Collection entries
..........
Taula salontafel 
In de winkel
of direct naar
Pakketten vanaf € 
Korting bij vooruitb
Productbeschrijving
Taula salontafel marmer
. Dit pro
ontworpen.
..........
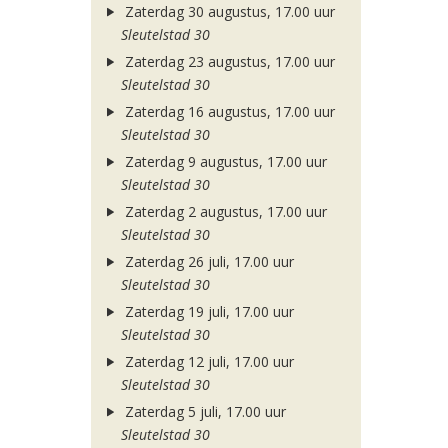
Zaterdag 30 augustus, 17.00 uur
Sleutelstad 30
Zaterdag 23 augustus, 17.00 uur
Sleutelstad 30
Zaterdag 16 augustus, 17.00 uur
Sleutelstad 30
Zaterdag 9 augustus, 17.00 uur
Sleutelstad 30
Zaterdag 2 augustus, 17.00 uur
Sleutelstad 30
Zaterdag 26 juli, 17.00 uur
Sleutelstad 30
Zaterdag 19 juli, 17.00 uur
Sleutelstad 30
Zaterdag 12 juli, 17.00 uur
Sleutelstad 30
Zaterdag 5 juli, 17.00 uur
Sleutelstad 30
..........
Wherever the string "Taula" appears in the data above, report the whole line.

Taula salontafel 
Taula salontafel marmer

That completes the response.